*MATERIAL SUPPLIED*.
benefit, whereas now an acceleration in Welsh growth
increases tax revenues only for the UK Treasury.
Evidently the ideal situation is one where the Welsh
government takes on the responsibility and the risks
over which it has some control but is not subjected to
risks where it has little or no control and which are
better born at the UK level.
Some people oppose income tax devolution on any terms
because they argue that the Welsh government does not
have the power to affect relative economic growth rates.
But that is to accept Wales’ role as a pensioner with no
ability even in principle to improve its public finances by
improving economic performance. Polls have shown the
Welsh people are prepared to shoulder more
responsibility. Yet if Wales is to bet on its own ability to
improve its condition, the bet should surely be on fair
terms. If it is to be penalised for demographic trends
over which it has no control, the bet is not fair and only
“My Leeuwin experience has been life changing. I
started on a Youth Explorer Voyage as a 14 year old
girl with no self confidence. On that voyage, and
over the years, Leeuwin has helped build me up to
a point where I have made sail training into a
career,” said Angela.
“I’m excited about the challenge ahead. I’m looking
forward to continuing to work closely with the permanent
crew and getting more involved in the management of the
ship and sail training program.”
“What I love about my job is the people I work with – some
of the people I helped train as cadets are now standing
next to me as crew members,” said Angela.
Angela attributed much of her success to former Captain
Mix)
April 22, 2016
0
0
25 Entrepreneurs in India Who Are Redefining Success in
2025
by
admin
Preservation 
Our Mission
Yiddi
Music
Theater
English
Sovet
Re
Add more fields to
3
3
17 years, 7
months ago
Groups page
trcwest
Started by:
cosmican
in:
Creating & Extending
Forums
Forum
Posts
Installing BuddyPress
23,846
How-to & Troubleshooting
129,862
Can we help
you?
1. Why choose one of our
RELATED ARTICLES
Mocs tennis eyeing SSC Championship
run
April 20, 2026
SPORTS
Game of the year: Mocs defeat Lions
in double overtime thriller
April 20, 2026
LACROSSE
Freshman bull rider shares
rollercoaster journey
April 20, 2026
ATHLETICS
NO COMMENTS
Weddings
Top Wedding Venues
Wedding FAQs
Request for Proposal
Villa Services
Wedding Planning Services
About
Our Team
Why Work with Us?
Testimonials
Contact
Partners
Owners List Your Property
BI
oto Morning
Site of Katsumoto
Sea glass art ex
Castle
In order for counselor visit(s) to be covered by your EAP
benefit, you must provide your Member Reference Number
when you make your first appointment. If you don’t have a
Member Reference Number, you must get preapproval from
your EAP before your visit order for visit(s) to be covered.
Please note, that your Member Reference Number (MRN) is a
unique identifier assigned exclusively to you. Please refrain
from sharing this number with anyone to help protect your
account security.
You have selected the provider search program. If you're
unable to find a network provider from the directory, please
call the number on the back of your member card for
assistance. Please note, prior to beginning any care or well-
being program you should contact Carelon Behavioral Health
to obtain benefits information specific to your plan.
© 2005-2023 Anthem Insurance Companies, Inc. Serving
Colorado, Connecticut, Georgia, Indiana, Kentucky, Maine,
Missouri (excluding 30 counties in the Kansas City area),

*WHAT THE TASK ASKS*.
Write out the data above once more, exactly as it reads.

*EXERCISE SOLUTION*.
benefit, whereas now an acceleration in Welsh growth
increases tax revenues only for the UK Treasury.
Evidently the ideal situation is one where the Welsh
government takes on the responsibility and the risks
over which it has some control but is not subjected to
risks where it has little or no control and which are
better born at the UK level.
Some people oppose income tax devolution on any terms
because they argue that the Welsh government does not
have the power to affect relative economic growth rates.
But that is to accept Wales’ role as a pensioner with no
ability even in principle to improve its public finances by
improving economic performance. Polls have shown the
Welsh people are prepared to shoulder more
responsibility. Yet if Wales is to bet on its own ability to
improve its condition, the bet should surely be on fair
terms. If it is to be penalised for demographic trends
over which it has no control, the bet is not fair and only
“My Leeuwin experience has been life changing. I
started on a Youth Explorer Voyage as a 14 year old
girl with no self confidence. On that voyage, and
over the years, Leeuwin has helped build me up to
a point where I have made sail training into a
career,” said Angela.
“I’m excited about the challenge ahead. I’m looking
forward to continuing to work closely with the permanent
crew and getting more involved in the management of the
ship and sail training program.”
“What I love about my job is the people I work with – some
of the people I helped train as cadets are now standing
next to me as crew members,” said Angela.
Angela attributed much of her success to former Captain
Mix)
April 22, 2016
0
0
25 Entrepreneurs in India Who Are Redefining Success in
2025
by
admin
Preservation 
Our Mission
Yiddi
Music
Theater
English
Sovet
Re
Add more fields to
3
3
17 years, 7
months ago
Groups page
trcwest
Started by:
cosmican
in:
Creating & Extending
Forums
Forum
Posts
Installing BuddyPress
23,846
How-to & Troubleshooting
129,862
Can we help
you?
1. Why choose one of our
RELATED ARTICLES
Mocs tennis eyeing SSC Championship
run
April 20, 2026
SPORTS
Game of the year: Mocs defeat Lions
in double overtime thriller
April 20, 2026
LACROSSE
Freshman bull rider shares
rollercoaster journey
April 20, 2026
ATHLETICS
NO COMMENTS
Weddings
Top Wedding Venues
Wedding FAQs
Request for Proposal
Villa Services
Wedding Planning Services
About
Our Team
Why Work with Us?
Testimonials
Contact
Partners
Owners List Your Property
BI
oto Morning
Site of Katsumoto
Sea glass art ex
Castle
In order for counselor visit(s) to be covered by your EAP
benefit, you must provide your Member Reference Number
when you make your first appointment. If you don’t have a
Member Reference Number, you must get preapproval from
your EAP before your visit order for visit(s) to be covered.
Please note, that your Member Reference Number (MRN) is a
unique identifier assigned exclusively to you. Please refrain
from sharing this number with anyone to help protect your
account security.
You have selected the provider search program. If you're
unable to find a network provider from the directory, please
call the number on the back of your member card for
assistance. Please note, prior to beginning any care or well-
being program you should contact Carelon Behavioral Health
to obtain benefits information specific to your plan.
© 2005-2023 Anthem Insurance Companies, Inc. Serving
Colorado, Connecticut, Georgia, Indiana, Kentucky, Maine,
Missouri (excluding 30 counties in the Kansas City area),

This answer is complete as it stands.